I met a young woman today but only very briefly.  I don’t really remember her face except to say that her eyes seemed hollow and sunken.  She had probably cried so much that there were no more tears left to shed. 

We met but only very briefly, this young woman and I.  Only after she had come and gone did I learn why she was weeping.  Her beloved died yesterday…on Valentine’s Day.  Apparently, his death was an accidental suicide.  This young woman lost her boyfriend, never to return, on Valentine’s Day.

Can you imagine the pain?  She was such a young woman, a girl really, and to have lost her boyfriend to death at such an early age.  But of all days, why on Valentine’s Day?  Can you imagine the pain?  Everyone complains about “Single Awareness Day.”  Can you imagine?  Everyone sulks and is sad.  Why?  For petty reasons.  But she will wear a downcast face on every Valentine’s Day.  Why?  Because her beloved is dead.  Such a mess of petty reasons why her beloved is dead.

These are the terrible and frightening moments, when the veil of time seems to be removed, and the value of the present moment blindingly shines into our careless, dull, and selfish lives.  The whole world is upside-down.
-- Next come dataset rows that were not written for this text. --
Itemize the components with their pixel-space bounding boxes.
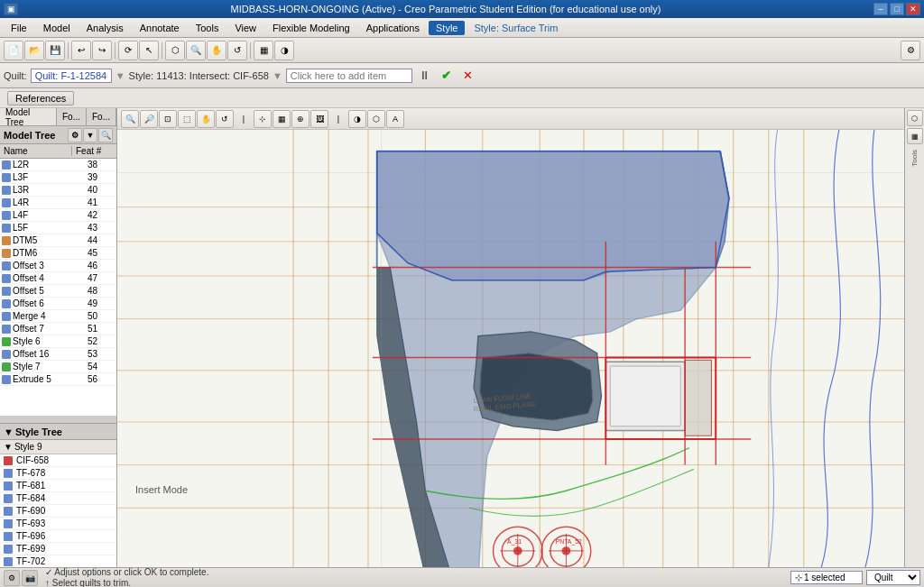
grid-button[interactable]: ▦ (273, 110, 291, 128)
display-mode-button[interactable]: ◑ (348, 110, 366, 128)
style-tree-list[interactable]: CIF-658 TF-678 TF-681 TF-684 TF-690 TF-6… (0, 454, 116, 567)
style-item[interactable]: TF-699 (0, 543, 116, 555)
style-item[interactable]: TF-684 (0, 492, 116, 505)
tree-item[interactable]: Extrude 5 56 (0, 373, 116, 386)
style-item[interactable]: TF-702 (0, 555, 116, 567)
style-item-name: TF-702 (16, 556, 45, 566)
style-item[interactable]: TF-693 (0, 518, 116, 530)
menu-annotate[interactable]: Annotate (133, 21, 187, 35)
style-item[interactable]: TF-678 (0, 467, 116, 480)
cancel-button[interactable]: ✕ (459, 67, 477, 85)
close-button[interactable]: ✕ (906, 3, 920, 15)
tree-item-name: L4F (13, 210, 74, 220)
status-hint-2: ↑ Select quilts to trim. (45, 578, 787, 587)
style-item[interactable]: TF-690 (0, 505, 116, 518)
status-icon-2[interactable]: 📷 (22, 570, 38, 586)
regenerate-button[interactable]: ⟳ (118, 41, 138, 60)
tree-item[interactable]: DTM5 44 (0, 234, 116, 247)
tree-item[interactable]: L2R 38 (0, 159, 116, 171)
style-tree-expand[interactable]: ▼ (4, 426, 14, 437)
fit-button[interactable]: ⊡ (159, 110, 177, 128)
view3d-button[interactable]: ⬡ (165, 41, 185, 60)
add-item-field[interactable] (286, 69, 412, 83)
minimize-button[interactable]: – (873, 3, 888, 15)
menu-view[interactable]: View (227, 21, 263, 35)
save-button[interactable]: 💾 (45, 41, 65, 60)
snap-button[interactable]: ⊹ (254, 110, 272, 128)
rp-button-2[interactable]: ▦ (907, 128, 923, 144)
style-item[interactable]: TF-681 (0, 480, 116, 492)
redo-button[interactable]: ↪ (92, 41, 112, 60)
annotation-button[interactable]: A (386, 110, 404, 128)
tab-model-tree[interactable]: Model Tree (0, 108, 57, 125)
menu-model[interactable]: Model (36, 21, 78, 35)
new-button[interactable]: 📄 (4, 41, 23, 60)
tree-item[interactable]: L3F 39 (0, 171, 116, 184)
tree-filter-button[interactable]: ▼ (83, 128, 97, 142)
select-button[interactable]: ↖ (139, 41, 159, 60)
rotate-vp-button[interactable]: ↺ (216, 110, 234, 128)
tree-item[interactable]: Offset 7 51 (0, 323, 116, 335)
tree-item[interactable]: Offset 6 49 (0, 298, 116, 310)
quilt-field[interactable] (31, 69, 112, 83)
tree-search-button[interactable]: 🔍 (98, 128, 113, 142)
menu-style[interactable]: Style (429, 21, 465, 35)
shading-button[interactable]: ◑ (274, 41, 294, 60)
tree-item[interactable]: Style 6 52 (0, 335, 116, 348)
orient-button[interactable]: ⊕ (291, 110, 310, 128)
tree-item[interactable]: L3R 40 (0, 184, 116, 197)
tree-item[interactable]: L4R 41 (0, 197, 116, 209)
tree-item[interactable]: L4F 42 (0, 209, 116, 222)
tree-item[interactable]: Offset 16 53 (0, 348, 116, 361)
rotate-button[interactable]: ↺ (227, 41, 247, 60)
tree-item[interactable]: Offset 5 48 (0, 285, 116, 298)
zoom-area-button[interactable]: ⬚ (178, 110, 196, 128)
rp-button-1[interactable]: ⬡ (907, 110, 923, 126)
undo-button[interactable]: ↩ (71, 41, 91, 60)
zoom-out-button[interactable]: 🔎 (140, 110, 158, 128)
tree-item[interactable]: Style 7 54 (0, 361, 116, 373)
window-controls[interactable]: – □ ✕ (873, 3, 920, 15)
references-button[interactable]: References (7, 91, 74, 105)
app-icon: ▣ (4, 3, 18, 15)
tree-settings-button[interactable]: ⚙ (68, 128, 82, 142)
style-parent-label: Style 9 (14, 442, 42, 452)
menu-surface-trim[interactable]: Style: Surface Trim (467, 21, 565, 35)
pan-button[interactable]: ✋ (207, 41, 226, 60)
ok-button[interactable]: ✔ (438, 67, 456, 85)
tree-item-feat: 52 (74, 336, 101, 346)
zoom-in-button[interactable]: 🔍 (121, 110, 139, 128)
pan-vp-button[interactable]: ✋ (197, 110, 215, 128)
filter-dropdown[interactable]: Quilt Surface Edge Vertex (866, 570, 920, 585)
datum-button[interactable]: ⬡ (367, 110, 385, 128)
style-parent-expand[interactable]: ▼ (4, 442, 13, 452)
status-icon-1[interactable]: ⚙ (4, 570, 20, 586)
menu-applications[interactable]: Applications (359, 21, 427, 35)
tree-item-feat: 44 (74, 235, 101, 245)
tree-item-feat: 46 (74, 261, 101, 271)
menu-analysis[interactable]: Analysis (79, 21, 131, 35)
view-mgr-button[interactable]: 🖼 (310, 110, 328, 128)
tab-fo2[interactable]: Fo... (87, 108, 116, 125)
model-tree-list[interactable]: L2R 38 L3F 39 L3R 40 L4R 41 L4F 42 L5F 4… (0, 159, 116, 416)
menu-file[interactable]: File (4, 21, 34, 35)
viewport[interactable]: 🔍 🔎 ⊡ ⬚ ✋ ↺ | ⊹ ▦ ⊕ 🖼 | ◑ ⬡ A (117, 108, 904, 567)
arrow2-icon: ▼ (273, 70, 282, 81)
menu-tools[interactable]: Tools (189, 21, 226, 35)
tree-item[interactable]: Offset 3 46 (0, 260, 116, 272)
tree-scrollbar[interactable] (0, 416, 116, 423)
tree-item[interactable]: Offset 4 47 (0, 272, 116, 285)
display-button[interactable]: ▦ (254, 41, 273, 60)
tree-item[interactable]: DTM6 45 (0, 247, 116, 260)
tree-item[interactable]: L5F 43 (0, 222, 116, 234)
style-item[interactable]: TF-696 (0, 530, 116, 543)
zoom-button[interactable]: 🔍 (186, 41, 206, 60)
open-button[interactable]: 📂 (24, 41, 44, 60)
tools-button[interactable]: ⚙ (901, 41, 920, 60)
tree-item[interactable]: Merge 4 50 (0, 310, 116, 323)
pause-button[interactable]: ⏸ (416, 67, 434, 85)
menu-flexible-modeling[interactable]: Flexible Modeling (265, 21, 357, 35)
tab-fo1[interactable]: Fo... (57, 108, 87, 125)
style-item[interactable]: CIF-658 (0, 454, 116, 467)
restore-button[interactable]: □ (890, 3, 904, 15)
Not love, but death.

Several years ago I visited a Trappist monastery in Iowa: New Melleray Abbey.  In the mailroom is a small board where slips of paper are put up with prayer requests from all over the country.  One day while I was there I looked up and read the following simple note: “Our prayers are requested for a young family.  Their little son just drowned.”  I cried right there. 
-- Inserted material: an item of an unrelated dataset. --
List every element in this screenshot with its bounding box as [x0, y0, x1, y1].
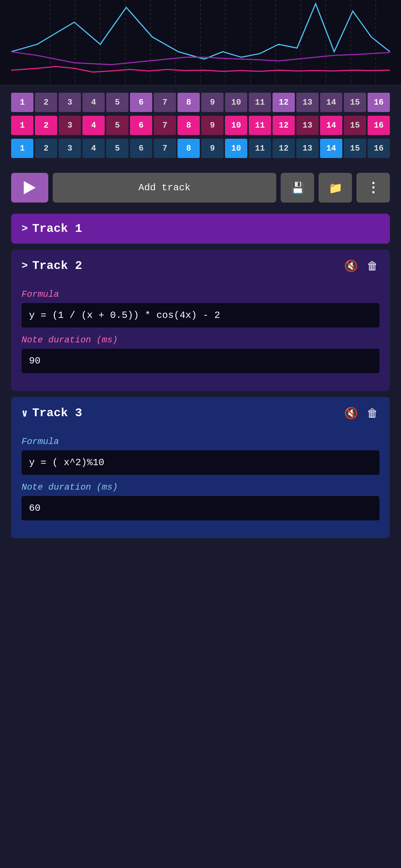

I have always kept a copy of that simple note with me.  Now I use it as a bookmark in a book of poems, Poems: Patriotic, Religious, Miscellaneous by Abram J. Ryan (pg. 209).  The following is for those who have experieneced, not love, but death.

Hope
 
Thine eyes are dim:
                A mist hath gathered there;
Around their rim
                Float many clouds of care,
                And there is sorrow every—everywhere.
 
But there is God,
                Every—everywhere;
Beneath His rod
                Kneel thou adown in prayer.
 
For grief is God’s own kiss
                Upon a soul.
Look up!  the sun of bliss
                Will shine where storm-clouds roll.
 
Yes, weeper, weep!
                ‘Twill not be evermore;
I know the darkest deep
                Hath e’en the brightest shore.
 
So tired!  So tired!
                A cry of half despair;
Look!  at your side—
                And see Who standeth there!
 
Your Father!  Hush!
                A heart beats in His breast;
Now rise and rush
                Into His arms—and rest.